Gisteren heb ik een afscheidsmusical van schoolverlaters bezocht. Als je dat enthousiasme ziet, de manier waarop al die scholieren met elkaar omgaan, dan kun je alleen maar vrolijk en blij worden. En als na de musical dan ook nog mijn persoonlijke hoofdrolspeler bij me komt om na te beschouwen, dan kan de hele dag niet meer stuk. Ook omdat ik op dat moment al bezoek had van iemand die ik al jaren niet meer had gezien. Een hele stapel surprises op één dag.
En dan komt morgen nog. Kleding kopen, en gelukkig hoef ik dat niet in mijn eentje te doen. Alleen kleren kopen is zo’n beetje het meest eenzame dat je kunt doen. Op de tweede plaats staat in je eentje naar een ziekenhuis gaan.

Een paar dagen geleden begon een vriendin vragen te stellen over mijn vorige leven. Zo kwamen we onder andere op alle kansen die ik heb laten lopen en alle foute beslissingen die ik heb genomen, te beginnen met mijn afgebroken lyceumopleiding en mijn val in het vangnet van het familiebedrijf. Twee enorme blunders, zoals ik er veel meer heb begaan. Maar daar waren altijd oorzaken voor, waarover ik tussendoor nog steeds aan het schrijven ben.
Daarna vroeg mijn vriendin of ik geen spijt heb van al die fouten, of ik niet achteraf dingen anders had willen doen. Een vraag die ik mezelf in de afgelopen maanden vaak heb gesteld, en waarop ik het antwoord dus uit voorraad kon leveren:
‘Nee, want mijn hele geschiedenis, inclusief fouten, ergernissen, boosheid en verdriet hebben me uiteindelijk hier gebracht. En ik zou niemand anders willen zijn dan mezelf, hier en nu.’

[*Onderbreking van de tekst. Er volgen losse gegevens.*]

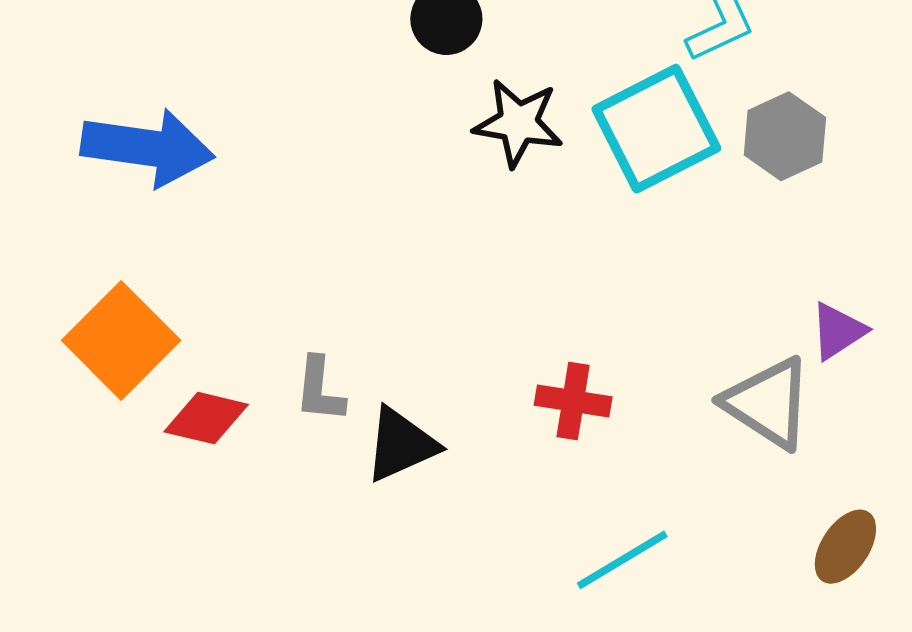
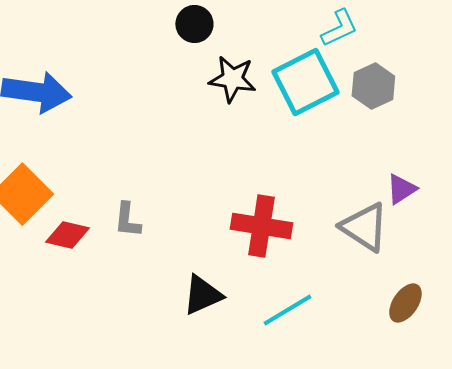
red cross: (573, 401) -> (261, 226), size x1.5
black triangle: (401, 445) -> (202, 295), moved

Het belangrijkste deel van mijn leven is mijn vriendenkring. Die is goud waard. Als mijn scheiding nu had plaats gevonden, dan zou ik niet unaniem zijn veroordeeld en gedumpt, zonder er een woord aan vuil te maken. Het grootste deel van mijn huidige vrienden zou me hebben opgebeld of bezocht, hebben gepraat, en vooral: ze zouden het vuur hebben geblust in plaats van er sensatiebelust zoveel mogelijk brandstof op te gooien.